All that is wanted is the exact lines from the first line of the data below through the line with "Правила лотереи (862, 58)", both ends included, with pictures omitted.

++++ DATASET

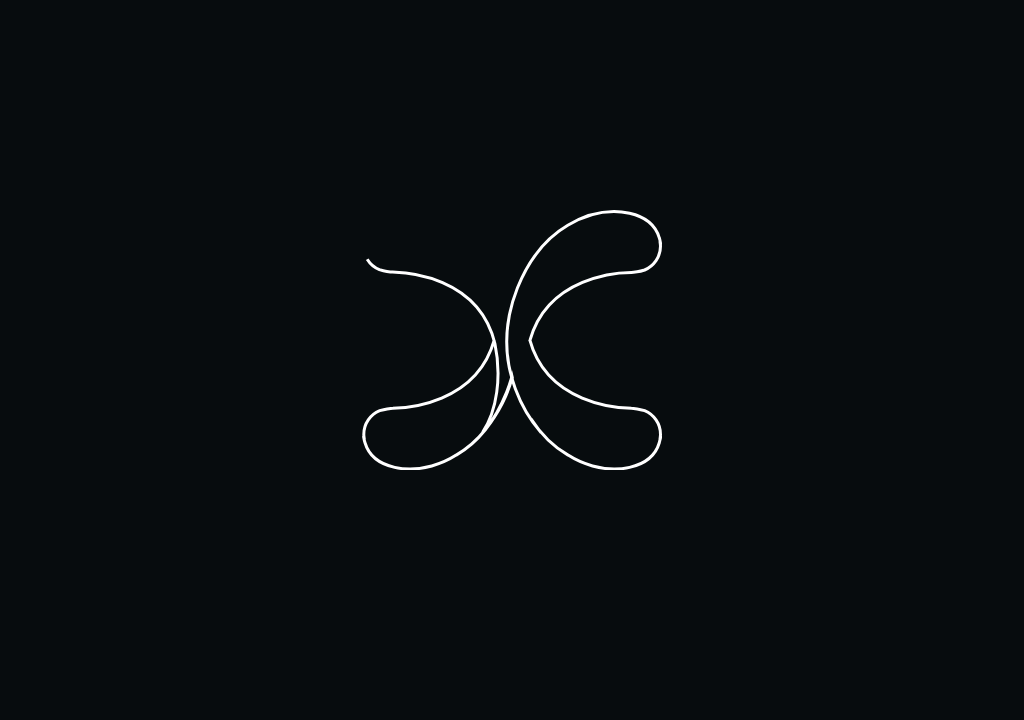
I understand (156, 651)
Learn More (272, 651)
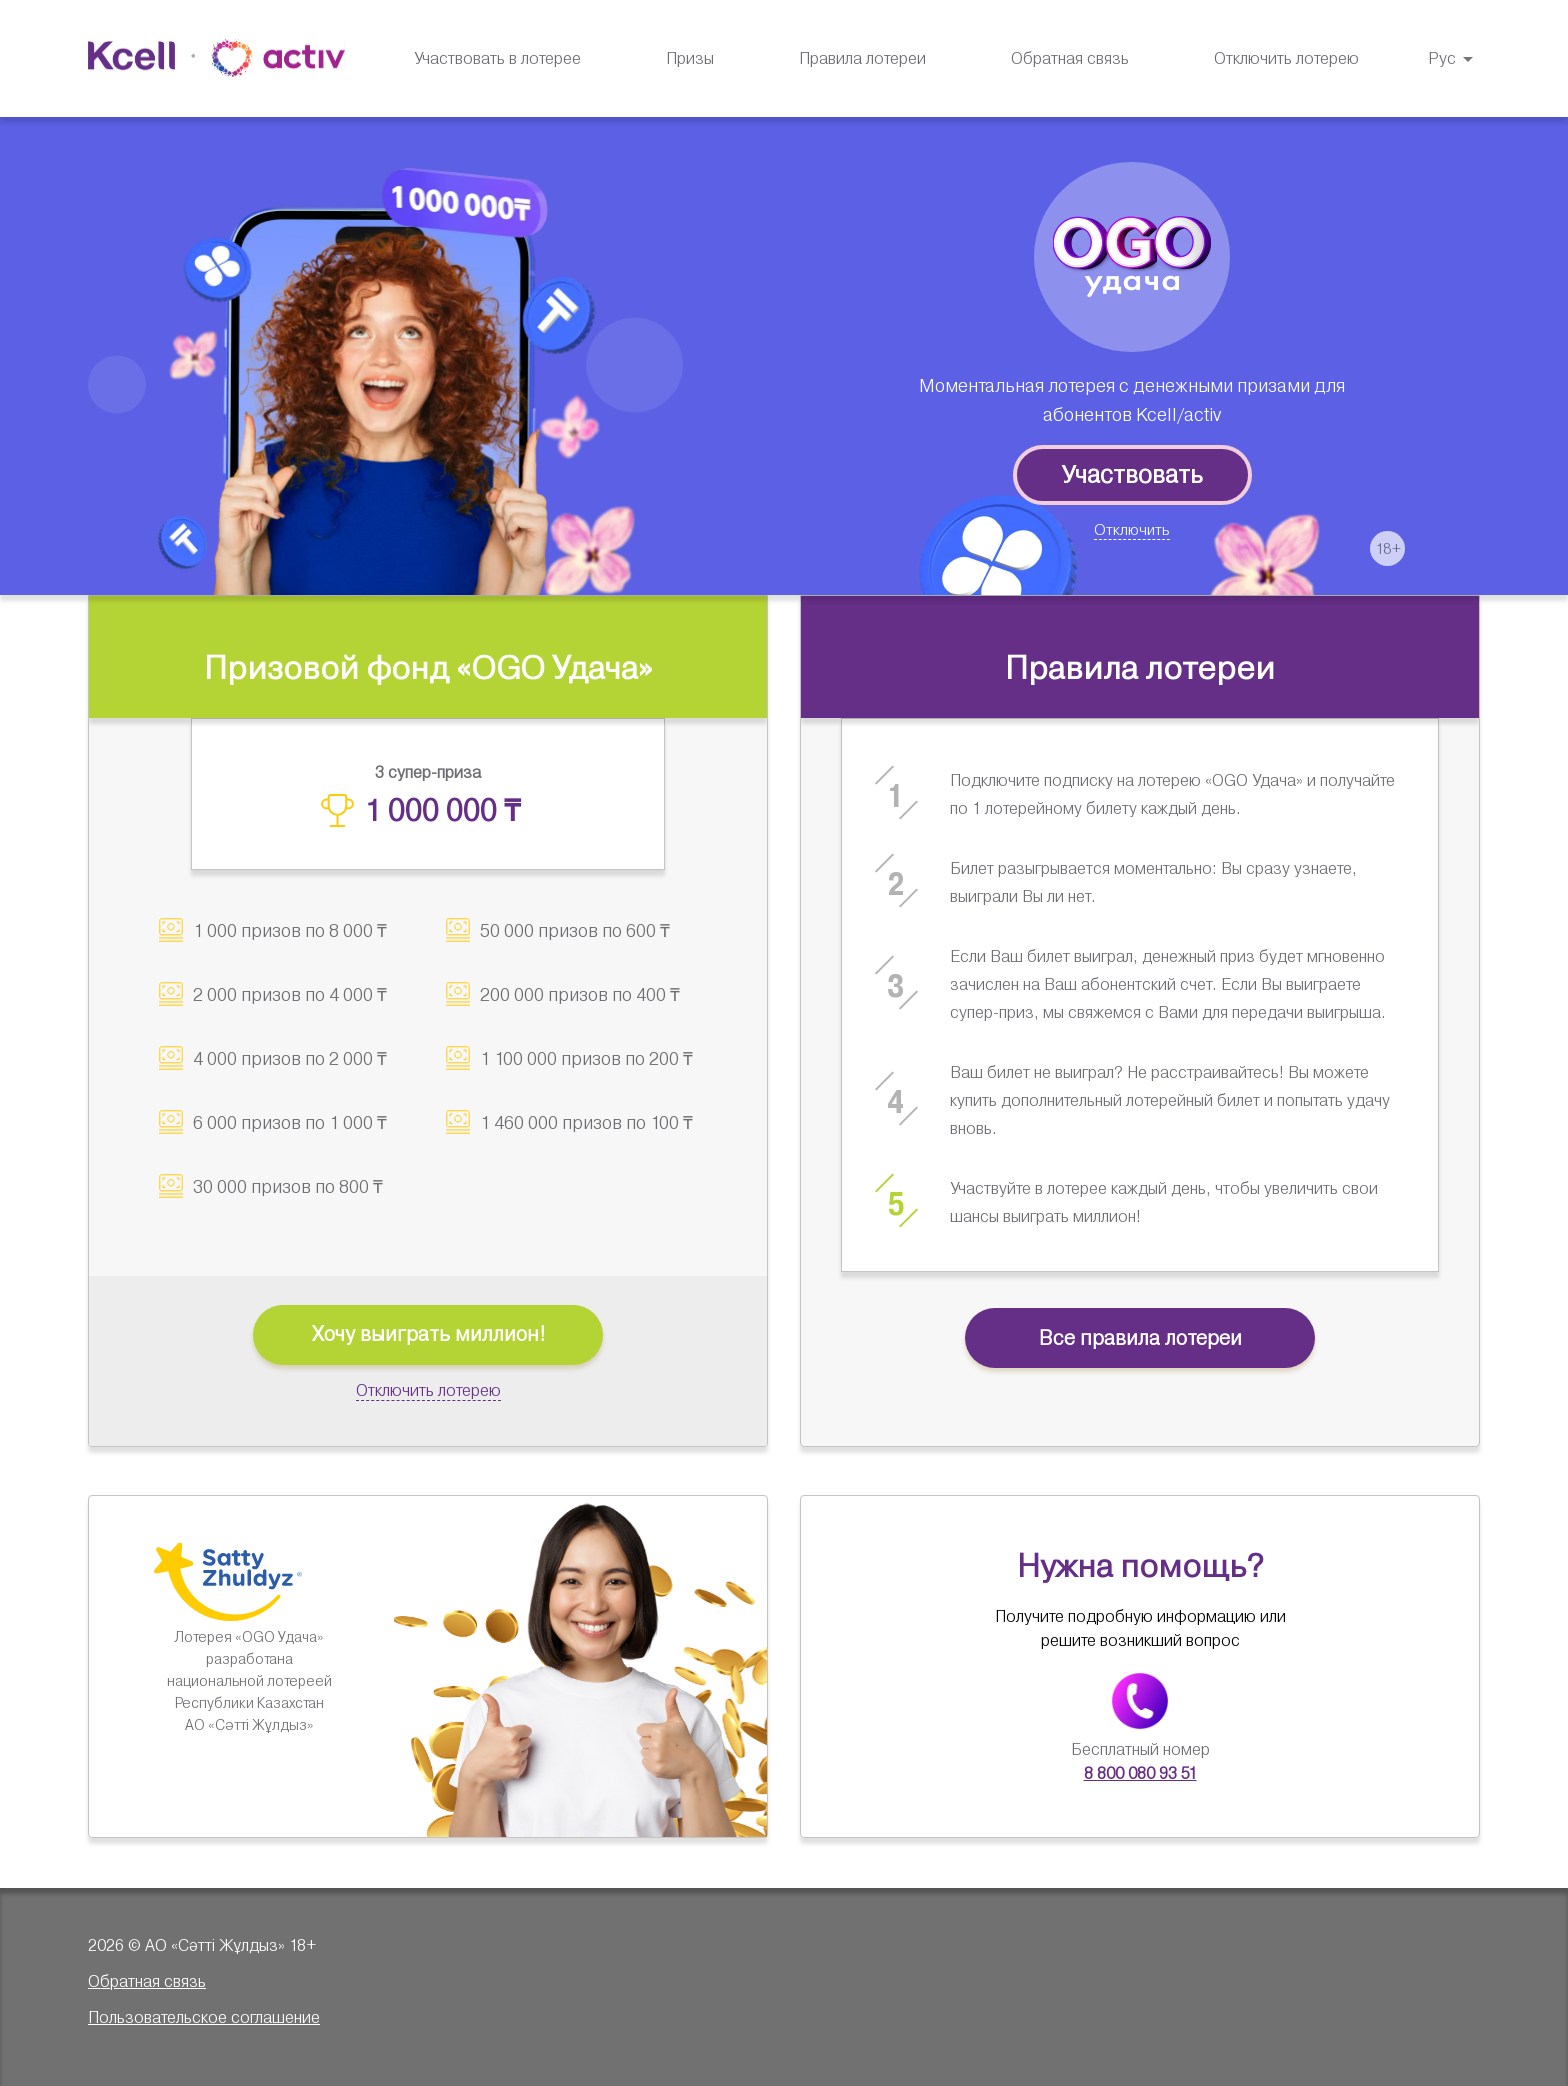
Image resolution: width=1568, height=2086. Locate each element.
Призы (690, 58)
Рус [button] (1442, 58)
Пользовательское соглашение (204, 2017)
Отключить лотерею (428, 1390)
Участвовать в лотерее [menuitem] (497, 59)
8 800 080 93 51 (1140, 1773)
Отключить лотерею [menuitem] (1286, 59)
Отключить (1132, 530)
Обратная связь (1070, 58)
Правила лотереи (862, 58)
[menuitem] (690, 59)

++++++++

(TASK RESULT)
I understand (156, 651)
Learn More (272, 651)
Image resolution: width=1568, height=2086. Locate each element.
Призы (690, 58)
Рус [button] (1442, 58)
Пользовательское соглашение (204, 2017)
Отключить лотерею (428, 1390)
Участвовать в лотерее [menuitem] (497, 59)
8 800 080 93 51 (1140, 1773)
Отключить лотерею [menuitem] (1286, 59)
Отключить (1132, 530)
Обратная связь (1070, 58)
Правила лотереи (862, 58)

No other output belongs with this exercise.